俳句的生活(39)-茶屋町ー
茶屋町というバス停がある。1国の十間坂と町屋との間である。この名前には前々から気になっていた。こんな寒村では有り得ないこととは思いつつ、金沢の茶屋街のミニ版のようなものでもあったのだろうかと。それが今回、茅ヶ崎駅の開業祝賀で、茶屋町の商人が中心であったとの記録があったので調べたところ、立場(たてば)茶屋と呼ばれた、宿場と宿場の間の休憩所であったことが判明した。
藤沢宿と平塚宿の距離は13.7kmである。2時間半はかかる距離で、途中休憩できるところがほしい。そこで茅ヶ崎には、2か所の休憩地が設けられた。菱沼と南湖にである。この二つの茶屋が描かれた絵が菱沼にあるというので、自転車で行ってみた。

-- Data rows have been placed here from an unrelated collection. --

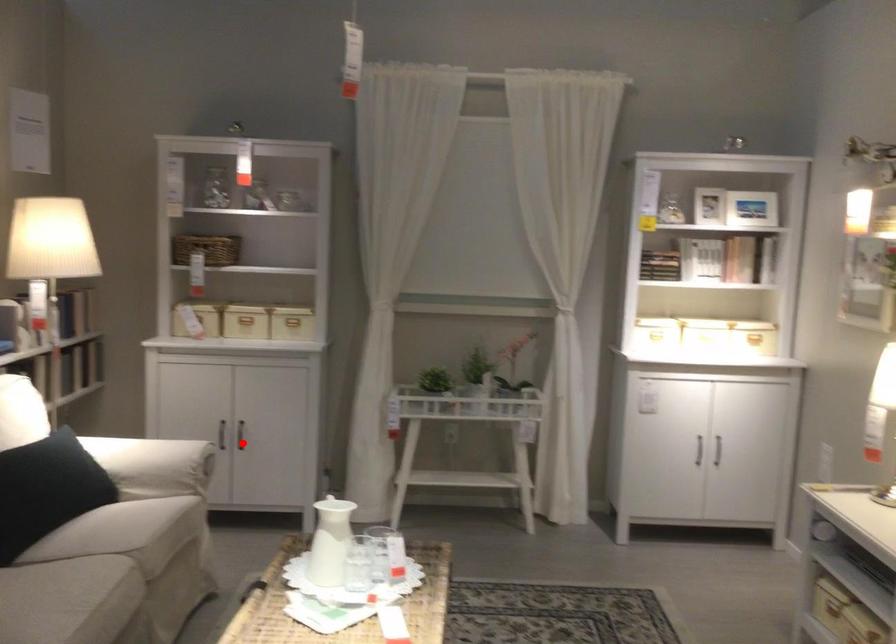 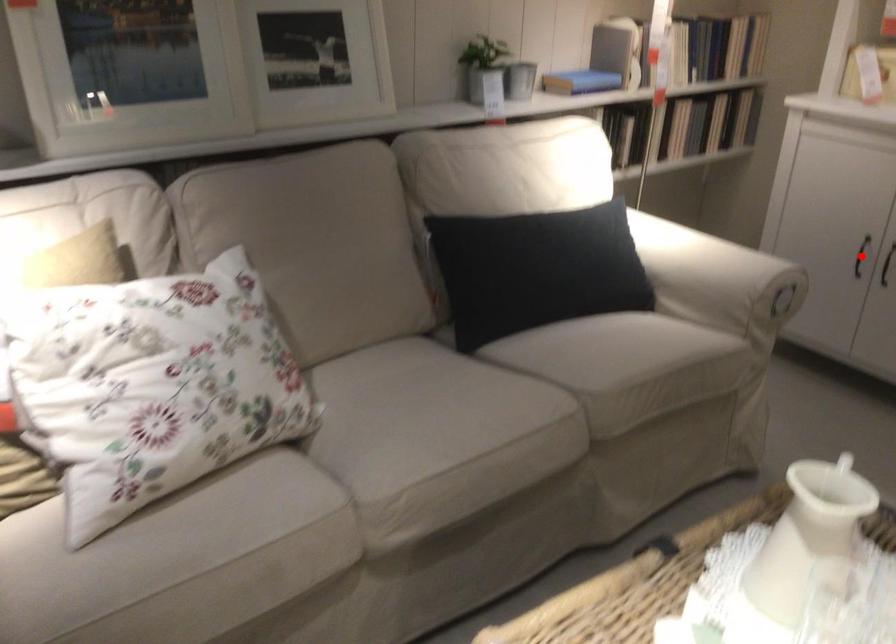 I am providing you with two images of the same scene from different viewpoints. A red point is marked on the first image and another point is marked on the second image. Is the red point in image1 aligned with the point shown in image2?

No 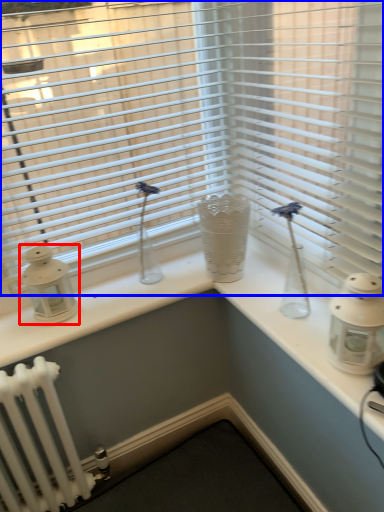 Question: Which object appears farthest to the camera in this image, candle holder (highlighted by a red box) or window blind (highlighted by a blue box)?

Choices:
 (A) candle holder
 (B) window blind

Answer: (A) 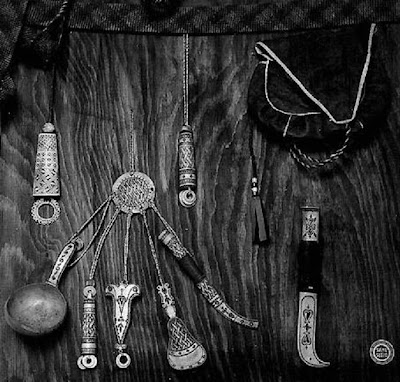 Where is `bowl of spoon`? Image resolution: width=400 pixels, height=382 pixels. bowl of spoon is located at coordinates (36, 310).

添付の写真がそれで、菱沼のバス停近くに案内板がたてられていた。浮世絵師の菱川師宣が描いた絵が、鮮明に再現されていた。菱沼のものは、牡丹餅茶屋(ぼたもちちゃ屋)と呼ばれ、牡丹餅が名物であったらしい。南湖のものは、茶屋数々、と描かれ、町屋になっていったのであろう。明治以降、こうした茶屋はどうなっていったのであろうか。箱根畑宿の旧街道にある甘酒茶屋も、こうした立場茶屋のひとつであるが、現在も営業を続けている。箱根の街道は、明治になり箱根七湯を巡るルートがメインとなる中、甘酒茶屋はよく存続したものと、称賛したくなる。
師宣の描いた東海道は愉快である。十間坂には昔は家が有ったが今はない、とか、菱沼の方は、砂が深くて風によって時々道が変わる、とか。街道脇には、駕籠担ぎや馬曳きが休んでいる。一里塚は砂が少なかったとかが描かれている。